Pattern versions

Hello,
Pattern tools include an efficient way to manage patterns and instances updates through the “manage instances” panel . When you update a pattern, its version is then automatically incremented.
But my question is : is there a way to go back to a previous version of a pattern ? If not, is it only possible to track the modifications made between different versions of a pattern ? It would be very useful for versioning.
Kind regards,
Pierre

Hello Pierre,
There is no “built-in” support for versioning at the granularity of a pattern; pattern versions only aim at identifying probable unsynchronized instances.
The idea, rather, is to proceed with pattern catalogs the same way you proceed with Capella models, since a pattern catalog is a model too.
So for example you may use EGit and the EGit/Capella integration plug-in to track the history of a pattern catalog and see its modifications. That requires a specific preferences to be set beforehand: in Window -> Preferences -> Content Types -> Text -> XML -> XML Metadata Interchange (XMI), the value ‘*.patterns’ must be added.
The limitation is that comparisons are represented at a rather technical level: there is no support for, e.g., comparing the image of two patterns in two different versions, and a number of irrelevant technical differences related to layout/graphical concerns are mixed with differences about the semantic elements that are added/removed/updated in the pattern. This could be improved: a predefined filter would help a lot.
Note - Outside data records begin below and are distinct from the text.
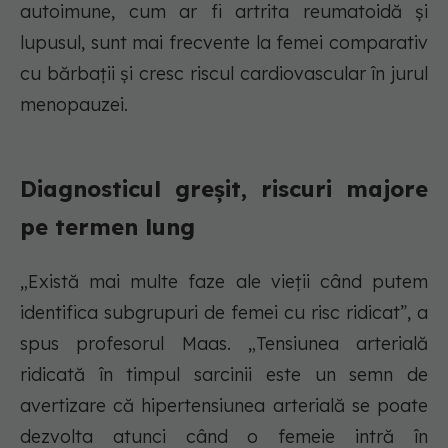
autoimune, cum ar fi artrita reumatoidă și
lupusul, sunt mai frecvente la femei comparativ
cu bărbații și cresc riscul cardiovascular în jurul
menopauzei.
Diagnosticul greșit, riscuri majore
pe termen lung
„Există mai multe faze ale vieții când putem
identifica subgrupuri de femei cu risc ridicat”, a
spus profesorul Maas. „Tensiunea arterială
ridicată în timpul sarcinii este un semn de
avertizare că hipertensiunea arterială se poate
dezvolta atunci când o femeie intră în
Still, you may manually ignore technical differences before focusing on the relevant ones.
I would add snapshots to illustrate this explanation, but my browser seems to be in a bad mood today…
Best regards,
Olivier

Hello Olivier and thank you for your useful answer.
We are currently using SVN to manage model versioning, so I assume that it should work in a similar way.
Also I think that the limitations you’re talking about are pretty acceptable, as the main idea would be to keep track of the differences between patterns as a precaution.